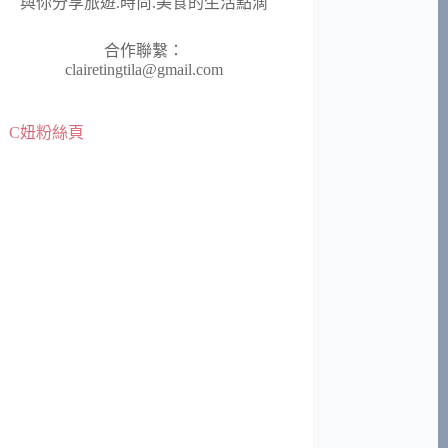
與你分享旅遊.時尚.美食的生活點滴
合作聯繫：
clairetingtila@gmail.com
C妞粉絲頁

THE PROBLEM:
Pictures are to be left out; repeat all the remaining data exactly.

RESPONSE:
與你分享旅遊.時尚.美食的生活點滴
合作聯繫：
clairetingtila@gmail.com
C妞粉絲頁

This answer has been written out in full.